(What is being asked) Work through the data below and give the number of lines holding "Interlude", nothing more.

(Data excerpts)
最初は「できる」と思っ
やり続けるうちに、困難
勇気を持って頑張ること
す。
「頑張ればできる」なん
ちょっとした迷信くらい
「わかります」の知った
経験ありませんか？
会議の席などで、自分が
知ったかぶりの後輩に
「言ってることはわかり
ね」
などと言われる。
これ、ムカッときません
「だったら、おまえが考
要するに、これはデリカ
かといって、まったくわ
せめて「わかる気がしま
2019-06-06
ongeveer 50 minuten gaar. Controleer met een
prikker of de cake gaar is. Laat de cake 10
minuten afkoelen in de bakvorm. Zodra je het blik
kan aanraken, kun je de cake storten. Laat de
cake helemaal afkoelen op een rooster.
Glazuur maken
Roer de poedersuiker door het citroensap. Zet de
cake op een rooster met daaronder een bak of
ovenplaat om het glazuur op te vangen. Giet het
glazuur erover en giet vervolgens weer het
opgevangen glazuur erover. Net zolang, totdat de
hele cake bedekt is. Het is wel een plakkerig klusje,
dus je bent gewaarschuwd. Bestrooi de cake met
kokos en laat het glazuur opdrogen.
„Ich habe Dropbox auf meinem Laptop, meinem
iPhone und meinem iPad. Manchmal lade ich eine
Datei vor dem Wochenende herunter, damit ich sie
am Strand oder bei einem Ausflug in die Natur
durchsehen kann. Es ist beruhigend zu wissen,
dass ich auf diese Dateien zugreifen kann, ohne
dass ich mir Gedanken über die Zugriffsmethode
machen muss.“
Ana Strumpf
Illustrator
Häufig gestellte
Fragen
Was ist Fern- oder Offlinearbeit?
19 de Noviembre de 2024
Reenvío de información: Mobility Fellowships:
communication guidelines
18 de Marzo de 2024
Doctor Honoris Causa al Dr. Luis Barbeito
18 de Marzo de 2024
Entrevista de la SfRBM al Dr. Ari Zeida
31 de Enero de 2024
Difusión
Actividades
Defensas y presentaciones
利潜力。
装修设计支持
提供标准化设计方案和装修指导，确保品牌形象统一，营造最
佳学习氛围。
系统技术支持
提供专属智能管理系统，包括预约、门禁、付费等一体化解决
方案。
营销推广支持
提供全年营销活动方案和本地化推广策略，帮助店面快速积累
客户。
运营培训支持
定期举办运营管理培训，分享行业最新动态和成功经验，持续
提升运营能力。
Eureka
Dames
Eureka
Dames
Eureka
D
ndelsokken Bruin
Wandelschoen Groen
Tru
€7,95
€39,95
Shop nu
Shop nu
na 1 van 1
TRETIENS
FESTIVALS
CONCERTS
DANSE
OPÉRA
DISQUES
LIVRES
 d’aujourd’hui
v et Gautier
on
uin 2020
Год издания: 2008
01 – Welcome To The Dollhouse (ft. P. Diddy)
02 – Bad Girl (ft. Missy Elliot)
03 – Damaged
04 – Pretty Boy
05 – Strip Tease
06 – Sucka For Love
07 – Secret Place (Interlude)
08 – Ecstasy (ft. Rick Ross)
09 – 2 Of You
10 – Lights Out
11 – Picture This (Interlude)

(Problem solution) 2